### Try it:
Find the string "товарных" in the entries and copy each line that has it.

### Exercise inputs:
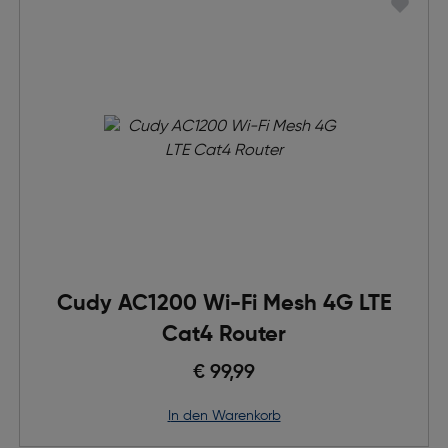
Cudy AC1200 Wi-Fi Mesh 4G LTE
Cat4 Router
€ 99,99
in den Warenkorb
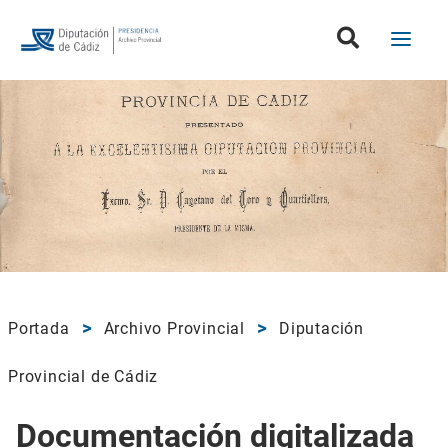
Portada
Archivo Provincial
Diputación
Provincial de Cádiz
Documentación digitalizada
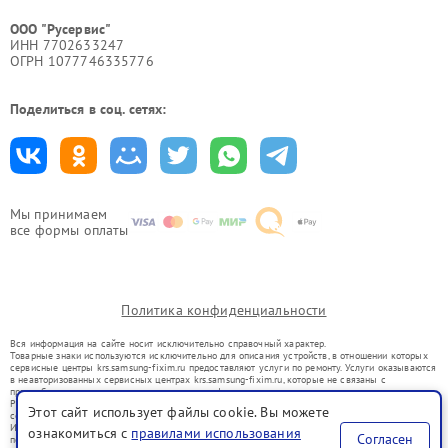
ООО "Русервис"
ИНН 7702633247
ОГРН 1077746335776
Поделиться в соц. сетях:
Мы принимаем
все формы оплаты
Политика конфиденциальности
Вся информация на сайте носит исключительно справочный характер.
Товарные знаки используются исключительно для описания устройств, в отношении которых
сервисные центры krs.samsung-fixim.ru предоставляют услуги по ремонту. Услуги оказываются
в неавторизованных сервисных центрах krs.samsung-fixim.ru, которые не связаны с
правообладателями товарных знаков или их официальными представителями.
Ремонт осуществляется для устройств, уже введенных в гражданский оборот в соответствии
Этот сайт использует файлы cookie. Вы можете
со статьей 1487 ГК РФ.
Использование товарных знаков не преследует цели индивидуализации услуг или введения
ознакомиться с
правилами использования
Согласен
потребителей в заблуждение, а служит для информирования о предоставляемых услугах по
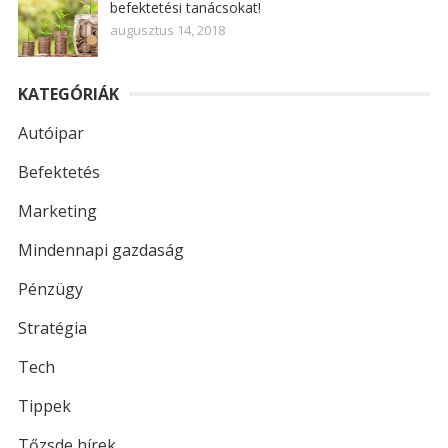
befektetési tanácsokat!
augusztus 14, 2018
KATEGÓRIÁK
Autóipar
Befektetés
Marketing
Mindennapi gazdaság
Pénzügy
Stratégia
Tech
Tippek
Tőzsde hírek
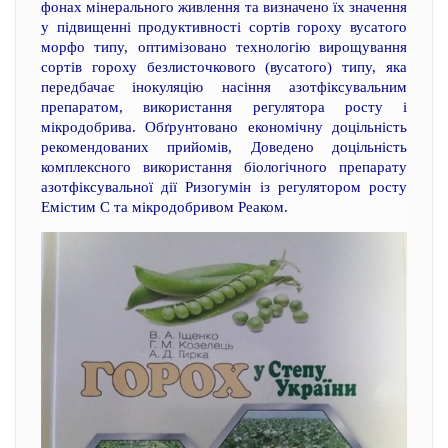
фонах мінерального живлення та визначено їх значення
у підвищенні продуктивності сортів гороху вусатого
морфо типу, оптимізовано технологію вирощування
сортів гороху безлисточкового (вусатого) типу, яка
передбачає інокуляцію насіння азотфіксувальним
препаратом, використання регулятора росту і
мікродобрива. Обґрунтовано економічну доцільність
рекомендованих прийомів, Доведено доцільність
комплексного використання біологічного препарату
азотфіксувальної дії Ризогумін із регулятором росту
Емістим С та мікродобривом Реаком.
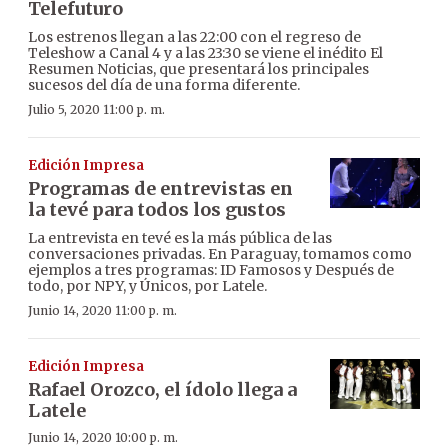
Telefuturo
Los estrenos llegan a las 22:00 con el regreso de
Teleshow a Canal 4 y a las 23:30 se viene el inédito El
Resumen Noticias, que presentará los principales
sucesos del día de una forma diferente.
Julio 5, 2020 11:00 p. m.
Edición Impresa
Programas de entrevistas en
la tevé para todos los gustos
La entrevista en tevé es la más pública de las
conversaciones privadas. En Paraguay, tomamos como
ejemplos a tres programas: ID Famosos y Después de
todo, por NPY, y Únicos, por Latele.
Junio 14, 2020 11:00 p. m.
Edición Impresa
Rafael Orozco, el ídolo llega a
Latele
Junio 14, 2020 10:00 p. m.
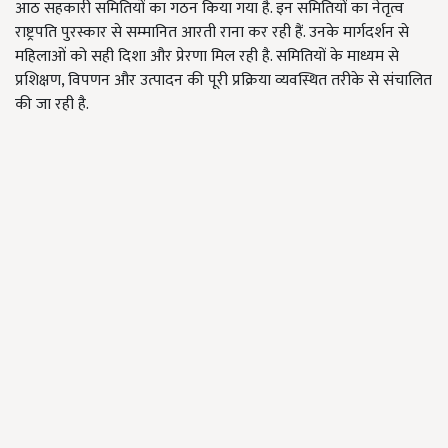
आठ सहकारी समितियों का गठन किया गया है. इन समितियों का नेतृत्व
राष्ट्रपति पुरस्कार से सम्मानित आरती राना कर रही हैं. उनके मार्गदर्शन से
महिलाओं को सही दिशा और प्रेरणा मिल रही है. समितियों के माध्यम से
प्रशिक्षण, विपणन और उत्पादन की पूरी प्रक्रिया व्यवस्थित तरीके से संचालित
की जा रही है.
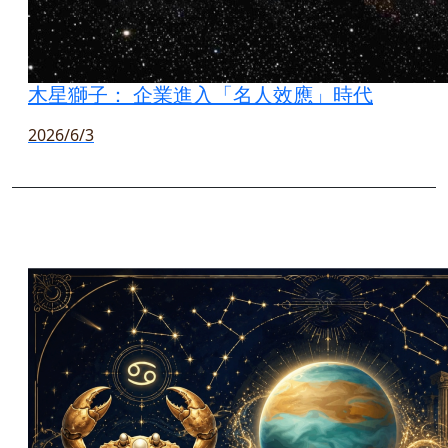
木星獅子： 企業進入「名人效應」時代
2026/6/3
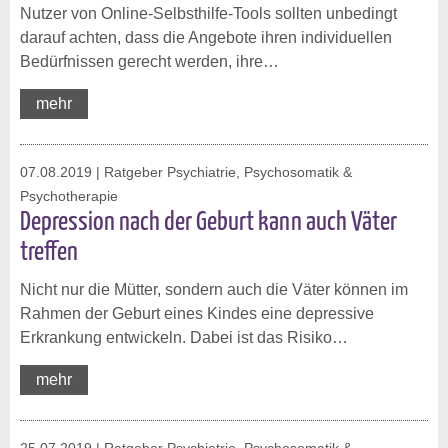
Nutzer von Online-Selbsthilfe-Tools sollten unbedingt
darauf achten, dass die Angebote ihren individuellen
Bedürfnissen gerecht werden, ihre…
mehr
07.08.2019
| Ratgeber Psychiatrie, Psychosomatik &
Psychotherapie
Depression nach der Geburt kann auch Väter
treffen
Nicht nur die Mütter, sondern auch die Väter können im
Rahmen der Geburt eines Kindes eine depressive
Erkrankung entwickeln. Dabei ist das Risiko…
mehr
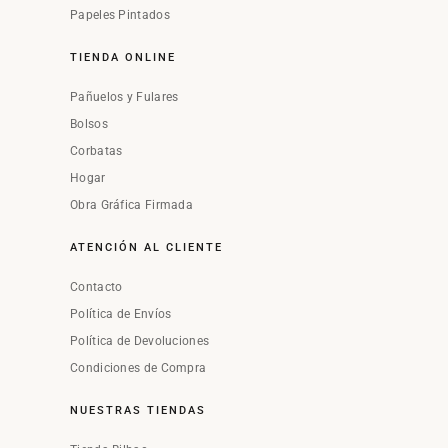
Papeles Pintados
TIENDA ONLINE
Pañuelos y Fulares
Bolsos
Corbatas
Hogar
Obra Gráfica Firmada
ATENCIÓN AL CLIENTE
Contacto
Política de Envíos
Política de Devoluciones
Condiciones de Compra
NUESTRAS TIENDAS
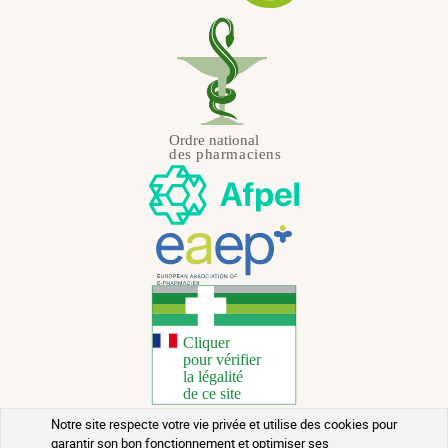
Notre site respecte votre vie privée et utilise des cookies pour
garantir son bon fonctionnement et optimiser ses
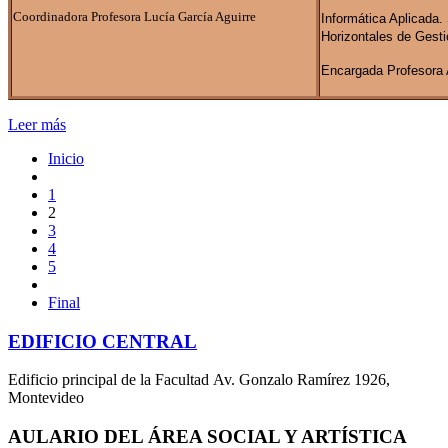
Coordinadora Profesora Lucía García Aguirre
Informática Aplicada.
Horizontales de Gesti
Encargada Profesora A
Leer más
Inicio
1
2
3
4
5
Final
EDIFICIO CENTRAL
Edificio principal de la Facultad Av. Gonzalo Ramírez 1926,
Montevideo
AULARIO DEL ÁREA SOCIAL Y ARTÍSTICA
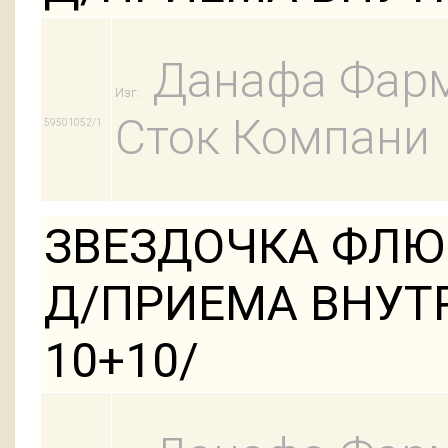
Данафа Фарм
Изг:
Сток Компани
59501052/1
ЗВЕЗДОЧКА ФЛЮ 1
Д/ПРИЕМА ВНУТ
10+10/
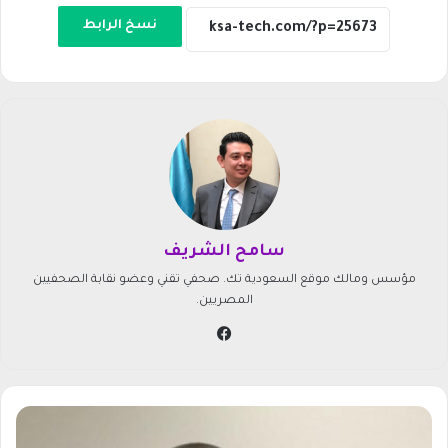
نسخ الرابط
سامح الشريف
مؤسس ومالك موقع السعودية تك. صحفي تقني وعضو نقابة الصحفيين
المصريين.
في
سب
وك
ا
ل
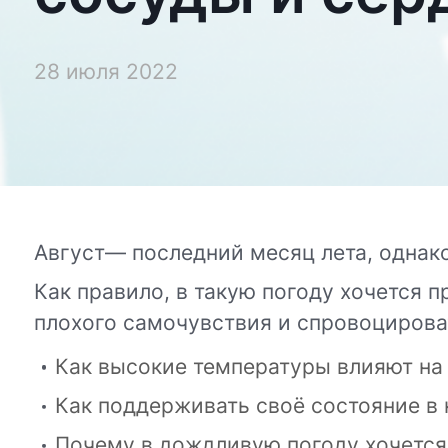
28 июля 2022
Август— последний месяц лета, однак
Как правило, в такую погоду хочется 
плохого самочувствия и спровоцироват
Как высокие температуры влияют на
Как поддерживать своё состояние 
Почему в дождливую погоду хочется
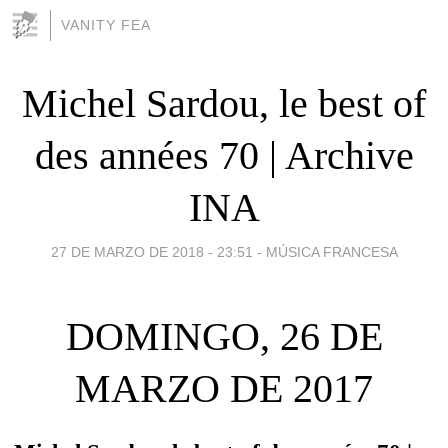
VANITY FEA
Michel Sardou, le best of
des années 70 | Archive
INA
27 DE MARZO DE 2018 - 23:51
-
MÚSICA FRANCESA
DOMINGO, 26 DE
MARZO DE 2017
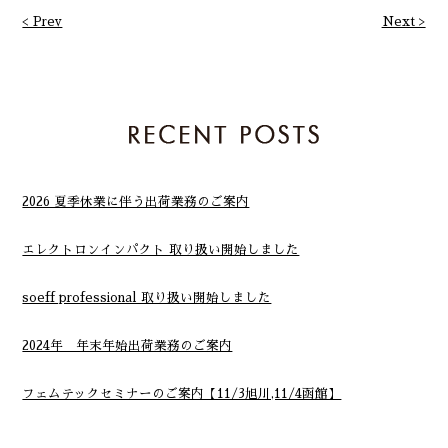
< Prev
Next >
2026 夏季休業に伴う出荷業務のご案内
エレクトロンインパクト 取り扱い開始しました
soeff professional 取り扱い開始しました
2024年 年末年始出荷業務のご案内
フェムテックセミナーのご案内【11/3旭川,11/4函館】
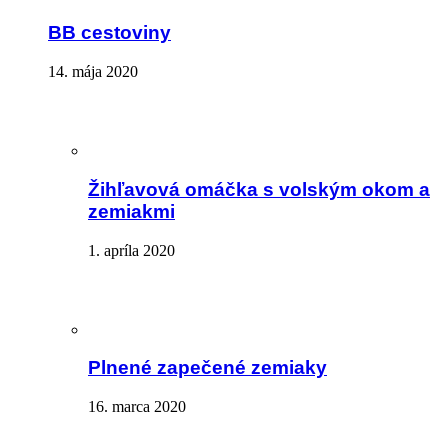
BB cestoviny
14. mája 2020
Žihľavová omáčka s volským okom a
zemiakmi
1. apríla 2020
Plnené zapečené zemiaky
16. marca 2020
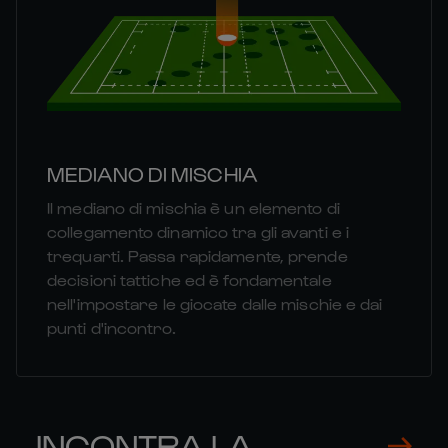
MEDIANO DI MISCHIA
Il mediano di mischia è un elemento di
collegamento dinamico tra gli avanti e i
trequarti. Passa rapidamente, prende
decisioni tattiche ed è fondamentale
nell'impostare le giocate dalle mischie e dai
punti d'incontro.
INCONTRA LA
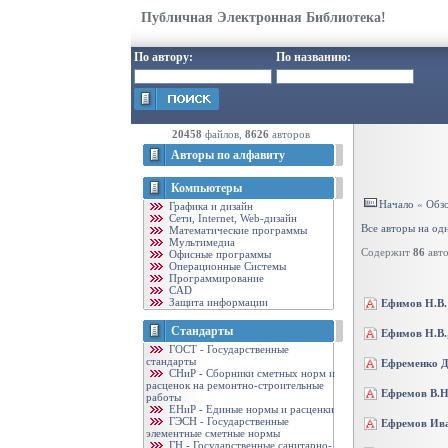
Публичная Электронная Библиотека!
По автору:
По названию:
20458
файлов,
8626
авторов
Авторы по алфавиту
Компьютеры
Начало
«
Обзо
Графика и дизайн
Cети, Internet, Web-дизайн
Все авторы на од
Математические программы
Мультимедиа
Содержит
86
авто
Офисные программы
Операционные Системы
Программирование
CAD
Защита информации
Ефимов Н.В.
Стандарты
Ефимов Н.В.,
ГОСТ - Государственные
стандарты
Ефременко Д
CНиР - Сборники сметных норм и
расценок на ремонтно-строительные
Ефремов В.Н
работы
ЕНиР - Единые нормы и расценки
ГЭСН - Государственные
Ефремов Ив
элементные сметные нормы
ГН - Государственные санитарно-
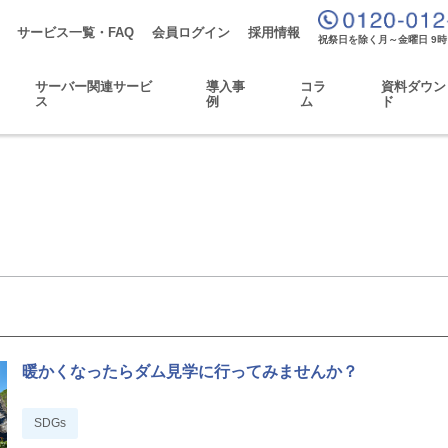
サービス一覧・FAQ
会員ログイン
採用情報
祝祭日を除く月～金曜日 9時
サーバー関連サービ
導入事
コラ
資料ダウン
ス
例
ム
ド
覧
暖かくなったらダム見学に行ってみませんか？
SDGs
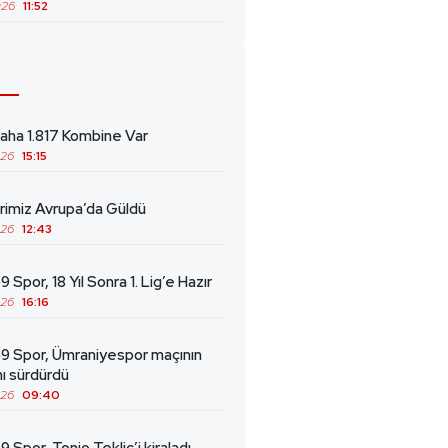
026
11:52
ha 1.817 Kombine Var
026
15:15
erimiz Avrupa’da Güldü
026
12:43
 Spor, 18 Yıl Sonra 1. Lig’e Hazır
026
16:16
69 Spor, Ümraniyespor maçının
ını sürdürdü
026
09:40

### Answer to the problem:
правообладателями товарных знаков или их официальными представителями.
Использование товарных знаков не преследует цели индивидуализации услуг или введения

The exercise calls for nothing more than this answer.